# [Brief]
Scanning the listing below, tally every line where the string "pour" shows up, then state the count alone.

╔══

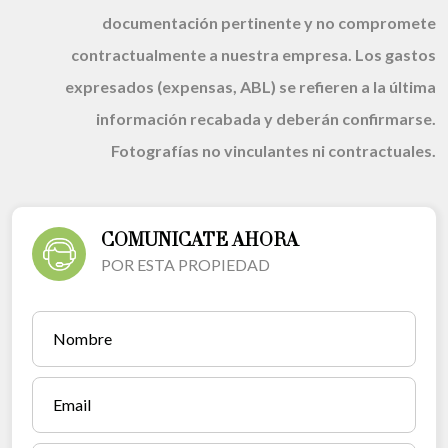
documentación pertinente y no compromete
contractualmente a nuestra empresa. Los gastos
expresados (expensas, ABL) se refieren a la última
información recabada y deberán confirmarse.
Fotografías no vinculantes ni contractuales.
COMUNICATE AHORA
POR ESTA PROPIEDAD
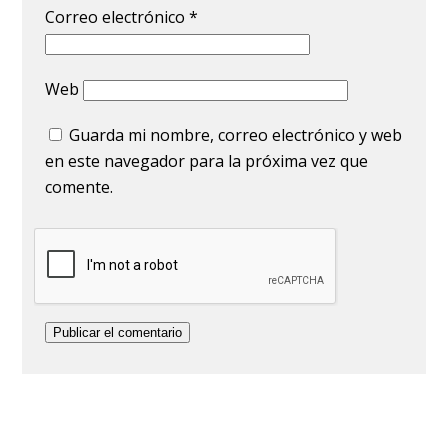
Correo electrónico
*
Web
Guarda mi nombre, correo electrónico y web
en este navegador para la próxima vez que
comente.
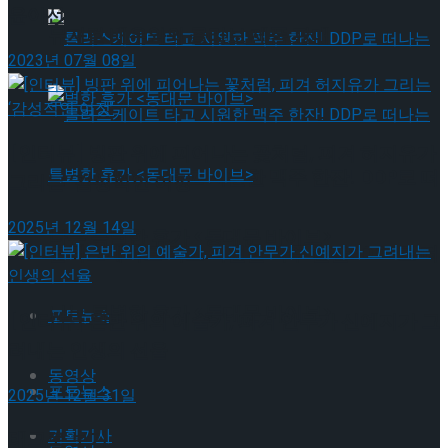
윤아선
뮤지컬 배우와의 콜라보 제품 판매
2023년 07월 08일
[인터뷰] 빙판 위에 피어나는 꽃처럼, 피겨 허지유가
롤러스케이트 타고 시원한 맥주 한잔! DDP로 떠
그리는 ‘감성적인 여정’
2025년 12월 14일
나는 특별한 휴가 <동대문 바이브>
롤러스케이트 타고 시원한 맥주 한잔! DDP로 떠
나는 특별한 휴가 <동대문 바이브>
포토뉴스
[인터뷰] 은반 위의 예술가, 피겨 안무가 신예지가 그
려내는 인생의 선율
동영상
포토뉴스
2025년 12월 31일
기획기사
태그로 보기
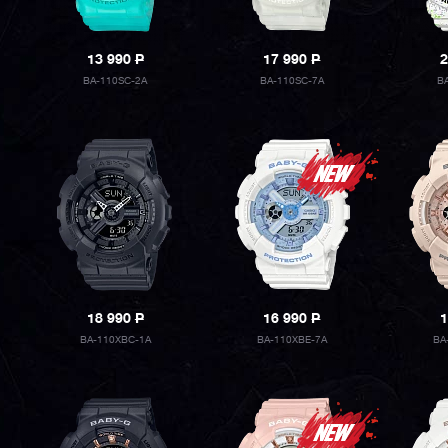
13 990
P
17 990
P
2
BA-110SC-2A
BA-110SC-7A
B
18 990
P
16 990
P
1
BA-110XBC-1A
BA-110XBE-7A
BA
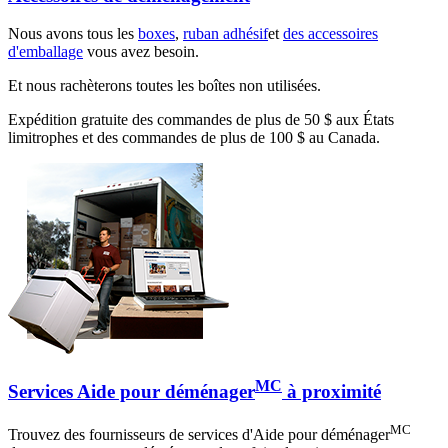
Nous avons tous les
boxes
,
ruban adhésif
et
des accessoires
d'emballage
vous avez besoin.
Et nous rachèterons toutes les boîtes non utilisées.
Expédition gratuite des commandes de plus de 50 $ aux États
limitrophes et des commandes de plus de 100 $ au Canada.
MC
Services Aide pour déménager
à proximité
MC
Trouvez des fournisseurs de services d'Aide pour déménager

╚══

# [Response below]
2